Data extracted from a collection:
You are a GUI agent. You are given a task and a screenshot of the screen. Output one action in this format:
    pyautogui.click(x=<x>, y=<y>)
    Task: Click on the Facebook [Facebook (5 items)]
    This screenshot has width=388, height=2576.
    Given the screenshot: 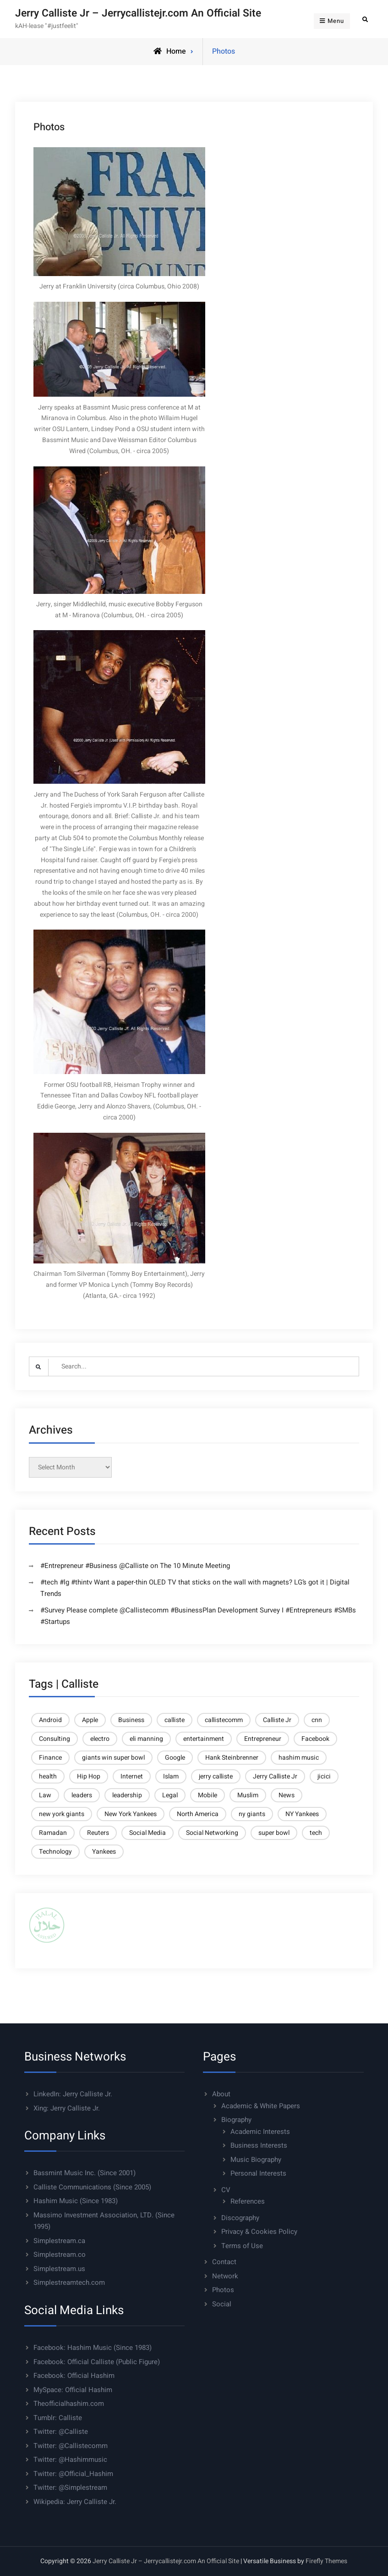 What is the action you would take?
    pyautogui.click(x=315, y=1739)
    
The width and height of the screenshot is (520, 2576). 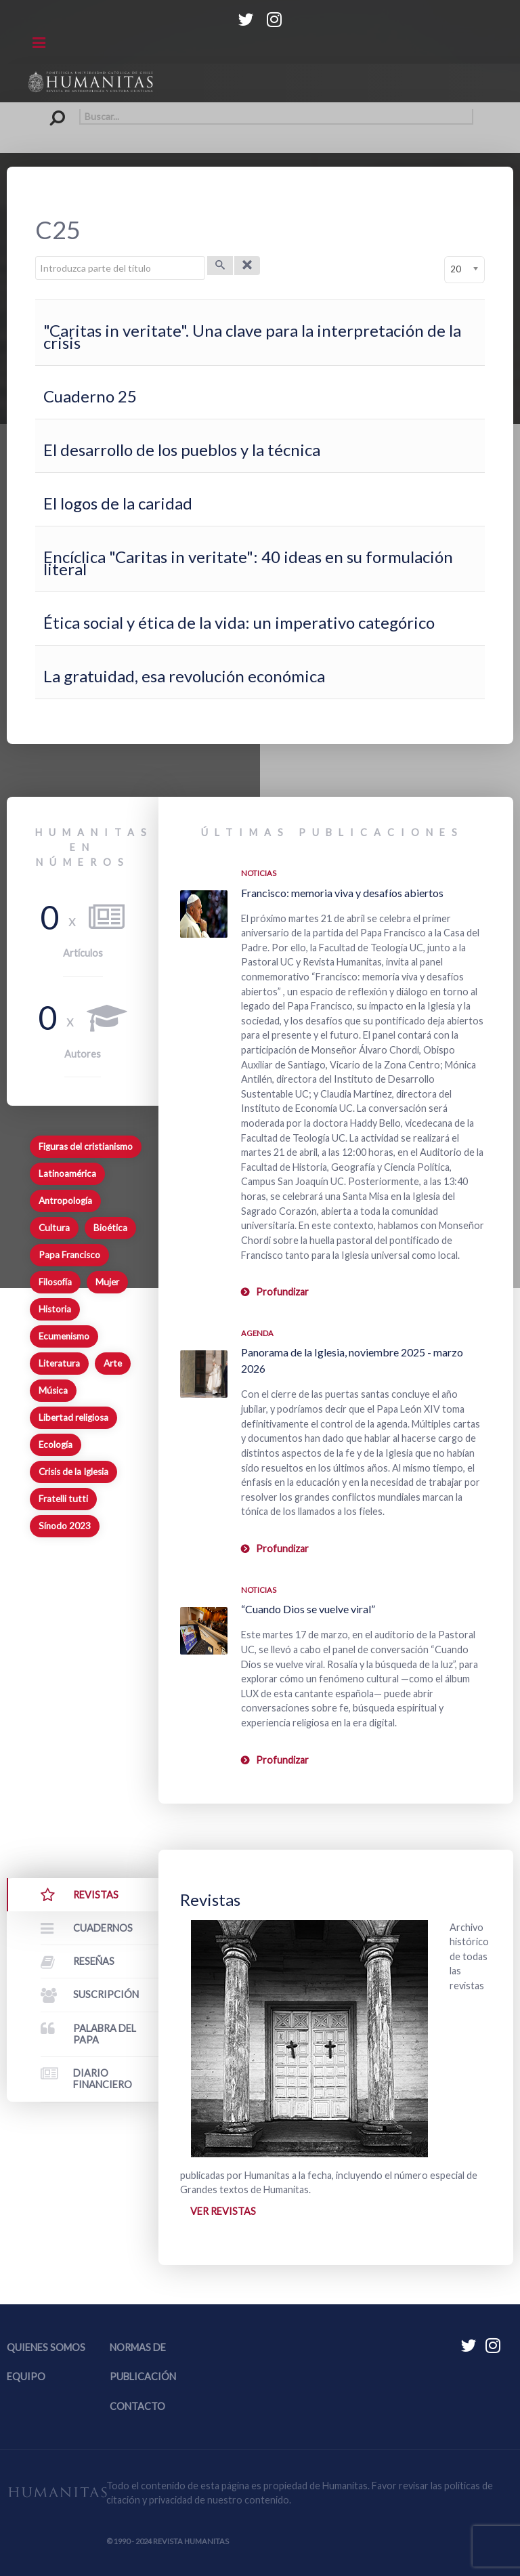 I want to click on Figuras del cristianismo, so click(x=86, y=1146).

Problem details. Each line of the records above, from the first through the one containing "This screenshot has", is to be retyped exactly; no other line belongs.

Answer.
You are a GUI agent. You are given a task and a screenshot of the screen. Output one action in this format:
    pyautogui.click(x=<x>, y=<y>)
    Task: Click on the Facebook [Facebook (5 items)]
    This screenshot has width=388, height=2576.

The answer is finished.